When the hospitals started sending out distress calls for PPE in mid-March 2020, I was electrified and searching for a way to help, so I responded to a call on social media from a volunteer organization called MedSupplyDrive for a regional coordinator in NYC.
In the blink of an eye, the efforts for gathering PPE in all of NYC on behalf of a national organization lay on my shoulders.
On day 1, it was just me and my partner Charlie. We cold-called and emailed hundreds of places, heart in mouth, praying for someone to be generous. And people came through, offering gloves, masks, and more. By day 3, we were still alone, and gloves needed to be delivered, but we had no car. I’ve been a distance runner for over a decade at this point, so I pulled on my running shoes and battled the wind along the Hudson River Parkway for a 14 mile-round trip. I returned home sore and exhausted, but I felt exhilarated. I knew we were making a concrete impact and helping the providers who keep this city safe. But we couldn’t do it alone, and I was tired of waiting for people to find me.
So, as I always do when looking for solidarity and support, I turned to my queer community. I texted my friends, put out calls in the Facebook groups which have been a safe haven for years, and asked for all hands on deck. The NYC queer community, which has housed me when I had nowhere to go, fed me when I was hungry, and held me through my worst traumas and losses, came through in a landslide. My inbox was flooded with offers of support, and within hours we had a driver team. We had folks driving from Manhattan to Far Rockaway to pick up single n95s, calling hundreds and hundreds of small businesses, giving money out of their own thinly-lined pockets. Our volunteer Tea, a queer tattooer and astrologer, mobilized the tattooing community and brought in massive amounts of medical-grade gloves that undoubtedly saved lives. Brennan, a local theatre producer, connected us with hotels and secured hundreds of shower caps to be used as hair covers.

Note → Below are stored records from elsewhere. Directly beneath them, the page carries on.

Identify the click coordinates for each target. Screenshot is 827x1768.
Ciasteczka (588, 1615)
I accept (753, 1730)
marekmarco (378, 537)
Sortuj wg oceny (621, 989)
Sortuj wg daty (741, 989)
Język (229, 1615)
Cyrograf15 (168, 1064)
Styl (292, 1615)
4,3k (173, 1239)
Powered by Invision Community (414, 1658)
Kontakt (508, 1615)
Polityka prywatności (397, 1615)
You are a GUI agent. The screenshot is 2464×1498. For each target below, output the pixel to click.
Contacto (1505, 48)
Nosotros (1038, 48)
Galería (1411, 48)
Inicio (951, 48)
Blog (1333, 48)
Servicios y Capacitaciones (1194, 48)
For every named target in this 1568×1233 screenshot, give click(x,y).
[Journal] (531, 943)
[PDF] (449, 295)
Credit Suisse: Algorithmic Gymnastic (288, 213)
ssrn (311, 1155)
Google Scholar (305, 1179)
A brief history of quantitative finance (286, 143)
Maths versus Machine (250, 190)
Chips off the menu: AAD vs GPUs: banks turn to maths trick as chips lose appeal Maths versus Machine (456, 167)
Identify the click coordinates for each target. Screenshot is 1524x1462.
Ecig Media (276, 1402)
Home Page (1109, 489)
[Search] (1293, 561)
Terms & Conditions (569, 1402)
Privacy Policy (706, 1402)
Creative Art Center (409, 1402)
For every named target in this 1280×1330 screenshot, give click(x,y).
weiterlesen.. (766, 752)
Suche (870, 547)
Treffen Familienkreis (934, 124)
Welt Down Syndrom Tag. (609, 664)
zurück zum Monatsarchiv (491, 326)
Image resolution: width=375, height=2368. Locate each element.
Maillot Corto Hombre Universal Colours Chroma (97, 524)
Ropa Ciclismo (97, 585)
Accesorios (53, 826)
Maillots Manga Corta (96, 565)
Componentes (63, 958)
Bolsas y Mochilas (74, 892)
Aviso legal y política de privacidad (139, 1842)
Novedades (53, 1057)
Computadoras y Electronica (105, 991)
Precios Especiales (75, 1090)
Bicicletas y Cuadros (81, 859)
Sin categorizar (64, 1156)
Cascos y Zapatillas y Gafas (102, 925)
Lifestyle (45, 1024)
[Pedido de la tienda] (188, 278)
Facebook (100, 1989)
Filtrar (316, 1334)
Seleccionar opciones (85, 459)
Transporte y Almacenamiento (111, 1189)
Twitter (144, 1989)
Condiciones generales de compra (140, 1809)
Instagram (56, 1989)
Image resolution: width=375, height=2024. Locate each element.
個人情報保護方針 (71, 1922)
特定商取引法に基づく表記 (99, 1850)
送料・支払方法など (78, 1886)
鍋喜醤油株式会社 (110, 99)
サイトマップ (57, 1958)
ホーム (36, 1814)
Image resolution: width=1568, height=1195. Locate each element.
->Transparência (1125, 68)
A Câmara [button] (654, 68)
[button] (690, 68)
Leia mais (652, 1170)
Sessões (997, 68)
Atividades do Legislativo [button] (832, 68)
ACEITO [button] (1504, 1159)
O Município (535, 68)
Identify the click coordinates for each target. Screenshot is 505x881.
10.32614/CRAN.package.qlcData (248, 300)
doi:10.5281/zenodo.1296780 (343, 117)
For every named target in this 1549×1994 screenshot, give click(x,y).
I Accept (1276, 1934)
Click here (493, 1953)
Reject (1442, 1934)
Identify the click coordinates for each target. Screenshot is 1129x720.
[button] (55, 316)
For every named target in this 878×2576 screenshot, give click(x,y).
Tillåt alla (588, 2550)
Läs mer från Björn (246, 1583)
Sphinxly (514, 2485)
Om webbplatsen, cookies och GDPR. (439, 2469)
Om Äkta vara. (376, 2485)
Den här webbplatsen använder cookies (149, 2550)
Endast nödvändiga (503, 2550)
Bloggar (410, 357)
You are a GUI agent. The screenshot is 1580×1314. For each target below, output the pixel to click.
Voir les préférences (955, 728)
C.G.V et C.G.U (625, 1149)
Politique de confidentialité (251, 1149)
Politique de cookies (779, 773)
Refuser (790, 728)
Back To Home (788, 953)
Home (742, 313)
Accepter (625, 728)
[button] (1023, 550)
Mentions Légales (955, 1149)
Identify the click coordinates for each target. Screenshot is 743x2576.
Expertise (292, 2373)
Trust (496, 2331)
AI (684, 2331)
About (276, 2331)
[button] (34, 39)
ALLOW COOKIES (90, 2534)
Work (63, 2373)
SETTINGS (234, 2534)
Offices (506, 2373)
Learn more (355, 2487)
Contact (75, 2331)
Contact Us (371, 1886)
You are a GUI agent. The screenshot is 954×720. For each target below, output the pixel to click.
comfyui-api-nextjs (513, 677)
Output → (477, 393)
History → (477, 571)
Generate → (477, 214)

We were strangers in March, but have turned into a thriving albeit socially distanced family. It was precarious and turbulent aboard our rickety little relief ship at the beginning, but as the weeks have gone on and the pandemic has continued, we have found our sea legs. Our team continues to grow, made of people from all communities and walks of life, but largely composed of a queer core. We welcome people to continue joining our ranks, as this pandemic and the crises it has created are far from over. Whether here in NYC or anywhere across the nation, our website remains open to new volunteers and regional coordinators. We do not have chapters in every single state, and we would love for someone to step up in our underserved areas the way I did in NYC. Our donations continue to go wherever they are needed, but the ones we make to queer youth shelters and LGBTQ medical centers hold a special place in our hearts. We have connected with queer community organizations in every borough, and the ties that bind us together grow stronger by the day. Interacting with the medical system can be fraught for many queer people, and it can be rife with traumatic memories. But they continue to show up, and there is a particular nobility in those who fight to save a system that does not fight to save them.
As the racist murders of George Floyd, Ahmaud Arbery, Breonna Taylor, and Tony McDade brought our country to a flashpoint, we have expanded to gathering masks and medical supplies for protestors and street medics, and I am heartened to see the queer community continue to show up again and again. From jail support to street medic bridge training to protest organizing, I see my kin everywhere, and I am proud. Black queer organizers have been at forefront of organizing and relief work for a long time, and I am proud to stand in solidarity with them now as always. The pain is palpable. The grief is unending. But there is and always has been strength in numbers, and ours continue to grow. People who I met for the first time on Instagram have reached out to make sure I’m doing ok. We end every conversation, every text thread, every Zoom meeting by saying “stay safe.” We know all too well that it is not safe, but we wish it for each other anyways.
Sometimes, I make eye contact with a stranger at a rally and there is an unspoken acknowledgement, I see you. Call it a spidey sense, call it an instinct honed over years of being unable to speak our realities, but Queer Eye Contact exists. And it is the most comforting thing. I see you. You are not alone. We will get through this. Together.
COMMUNITY CHECK is a series about mutual aid and taking care of each other in the time of coronavirus.